Solved panic: ufs_dirbad

aragats · Apr 15, 2020

This happens when I run pkg upgrade, I've never seen such error before in any of my FreeBSD boxes:

Code:

panic: ufs_dirbad: /: bad dir ino 18220049 at offset 0: mangled entry

The corresponding screenshot is attached below.
This is a brand new Dell Precision 7540, the disk is a Micron NVMe, which worked in the same model box for several months without any issues, smartctl() reports everything is okay. Rebooting in single user mode and running fsck() doesn't help (it finds some minor issues).

Thanks for advises!

ralphbsz · Apr 15, 2020

Reboot, run fsck, hope for the best. You managed to mangle some UFS metadata. How? I have no idea.

Minbari · Apr 15, 2020

You need to clear the inode, it's the only way. (boot in single user mode and keep your device mounted read-only.)

 fsdb /dev/adXsYa

fsdb (inum: X)> inode 18220049

fsdb (inum: 18220049)> clri 18220049

fsdb (inum: 18220049)> quit

After that run fsck as told by debuger.
eg. fsck -y -t ufs /dev/ad1s1a

aragats · Apr 15, 2020

Thanks,Minbari !
This helped. However, after fsdb I had to run fsck several times with "force" flag until it fixed the filesystem.

Minbari · Apr 15, 2020

aragats said:
Thanks,Minbari !
This helped. However, after fsdb I had to run fsck several times with "force" flag until it fixed the filesystem.

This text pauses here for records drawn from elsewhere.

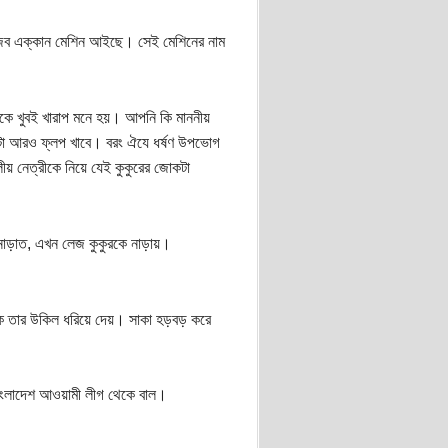
আজব এক্কান মেশিন আইছে। সেই মেশিনের নাম
কে খুবই খারাপ মনে হয়। আপনি কি মাননীয়
টা আরও ফ্লপ খাবে। বরং ঐযে ধর্ষণ উপভোগ
য় নেত্রীকে নিয়ে যেই কুকুরের জোকটা
ড়াত, এখন লেজ কুকুরকে নাড়ায়।
কে তার উকিল ধরিয়ে দেয়। সাকা হড়বড় করে
 বাংলাদেশ আওয়ামী লীগ থেকে বাল।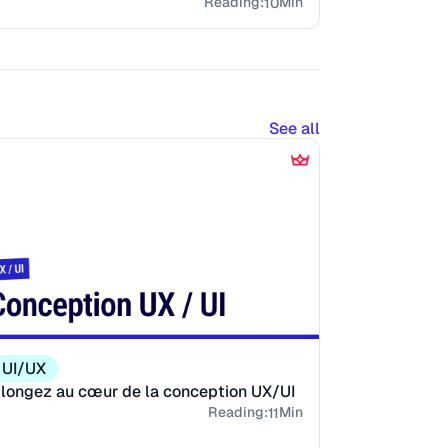
Reading:
Min
10
See all
UI/UX
longez au cœur de la conception UX/UI
Reading:
Min
11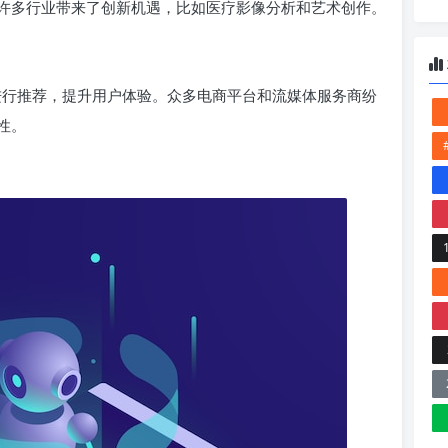
许多行业带来了创新机遇，比如医疗影像分析和艺术创作。
地进行推荐，提升用户体验。众多电商平台和流媒体服务商纷
性。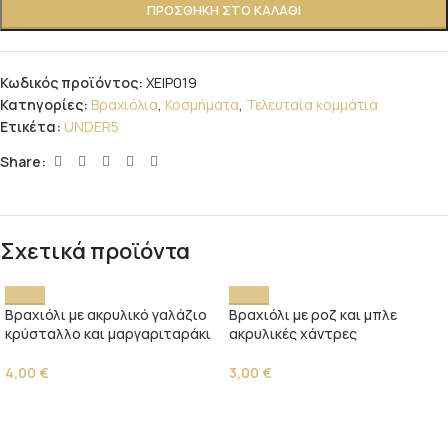
ΠΡΟΣΘΉΚΗ ΣΤΟ ΚΑΛΆΘΙ
Κωδικός προϊόντος:
ΧΕΙΡ019
Κατηγορίες:
Βραχιόλια
,
Κοσμήματα
,
Τελευταία κομμάτια
Ετικέτα:
UNDER5
Share:
Σχετικά προϊόντα
Βραχιόλι με ακρυλικό γαλάζιο
Βραχιόλι με ροζ και μπλε
κρύσταλλο και μαργαριταράκι
ακρυλικές χάντρες
4,00
€
3,00
€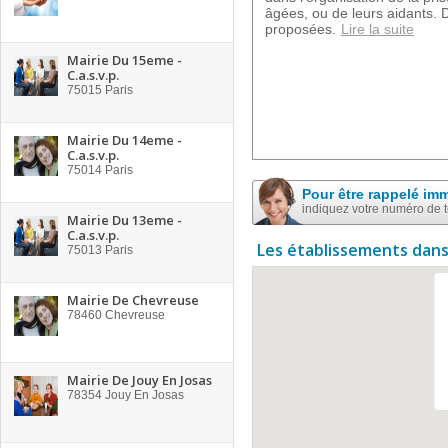
âgées, ou de leurs aidants. 
proposées.
Lire la suite
Mairie Du 15eme -
C.a.s.v.p.
75015
Paris
Mairie Du 14eme -
C.a.s.v.p.
75014
Paris
Pour être rappelé im
indiquez votre numéro de 
Mairie Du 13eme -
C.a.s.v.p.
Les établissements dans
75013
Paris
Mairie De Chevreuse
78460
Chevreuse
Mairie De Jouy En Josas
78354
Jouy En Josas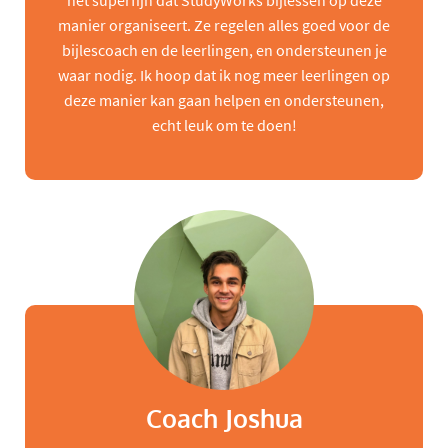
het superfijn dat StudyWorks bijlessen op deze
manier organiseert. Ze regelen alles goed voor de
bijlescoach en de leerlingen, en ondersteunen je
waar nodig. Ik hoop dat ik nog meer leerlingen op
deze manier kan gaan helpen en ondersteunen,
echt leuk om te doen!
Coach Joshua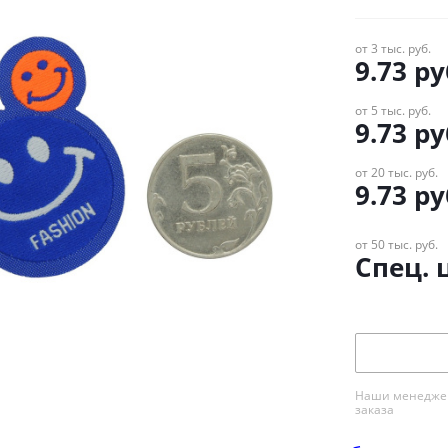
от 3 тыс. руб.
9.73
ру
от 5 тыс. руб.
9.73
ру
от 20 тыс. руб.
9.73
ру
от 50 тыс. руб.
Спец. 
Наши менеджер
заказа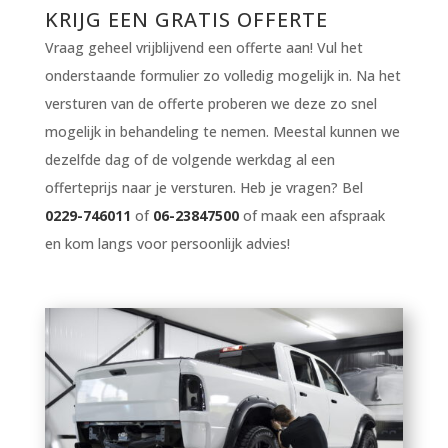
KRIJG EEN GRATIS OFFERTE
Vraag geheel vrijblijvend een offerte aan! Vul het
onderstaande formulier zo volledig mogelijk in. Na het
versturen van de offerte proberen we deze zo snel
mogelijk in behandeling te nemen. Meestal kunnen we
dezelfde dag of de volgende werkdag al een
offerteprijs naar je versturen. Heb je vragen? Bel
0229-746011
of
06-23847500
of maak een afspraak
en kom langs voor persoonlijk advies!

I'm glad my tips helped but keep in mind: one corruption may happen once in a while and means nothing, two are still possible but you don't have to worry too much, three corruptions are a bad sign, there’s usually more to come.

aragats · Apr 15, 2020

Minbari said:
one corruption may happen once in a while and means nothing, two are still possible but you don't have to worry too much, three corruptions are a bad sign

That's true, but with SSDs is not clear what to do besides backups, since smartctl() reports everything is fine.
With spinning HDDs you could check every block and estimate how the read time is deviated from the nominal.

ralphbsz · Apr 15, 2020

You seem to be assuming that this is an SSD error. I would not assume that at all. More likely, it is a operator error, software bug, memory corruption, hardware memory error, hardware communications error (in roughly descending order of likelyhood). The probability of it being silent corruption on the SSD (or disk drive) is very very low in comparison.

aragats · Apr 15, 2020

ralphbsz said:
You seem to be assuming that this is an SSD error. I would not assume that at all. More likely, it is a operator error, software bug, memory corruption, hardware memory error, hardware communications error (in roughly descending order of likelyhood). The probability of it being silent corruption on the SSD (or disk drive) is very very low in comparison.

Well, although I mostly agree with you, but for whatever reason I've never seen serious/unrecoverable errors when I mostly used spinning HDDs for many years with FreeBSD. This is the second time I see such bad error with an SSD. The first time it wasn't so bad, but still destructive - it happened last year in another box used as both desktop and server.

Could it be somehow related to the much better SSD's timing?

ralphbsz · Apr 16, 2020

Interesting hypothesis: the much lower latency of SSDs might be exposing bugs in UFS, which are either extremely rare or actually impossible on spinning disks? Possible, but unlikely. Because UFS does get used on disk arrays, and those tend to have large RAM caches (usually battery-backed), and therefore they can have nearly zero latency for writes.

Here is another hypothesis, which is actually backed by (unpublished) data: Did you have power outages? It turns out that the FTL (the Flash Translation Layer, the firmware in the SSD that maps its internal data structures and flash chips to a pretend SATA or SCSI disk) in consumer disks is buggy, and often doesn't handle power outages well. SSDs tend to hold recently written sectors in RAM, and consumer SSDs sometimes don't do a good job writing those back to flash when a power outage happens. Or they forget to update internal metadata as they go down. So data corruption on SSDs on power outages is a known phenomenon; I don't know whether there has ever been a publication of measured rates (in a trustworthy place, like a peer-reviewed conference or journal), but I can assure you that the result was pretty ugly about 7 or 8 years ago when I was trying it.

aragats · Apr 16, 2020

ralphbsz said:
Did you have power outages? It turns out that the FTL (the Flash Translation Layer, the firmware in the SSD that maps its internal data structures and flash chips to a pretend SATA or SCSI disk) in consumer disks is buggy, and often doesn't handle power outages well

A day before I had Firefox frozen with 20-30 tabs open (as well as the whole X server frozen). I had to forcefully turn the laptop off. Retrospectively, I was interpeting the cause and effect in opposite way: i.e. Firefox died because of UFS defects. Your hypothesis may explain it better. Anyway, after recovery, Firefox forgot many things.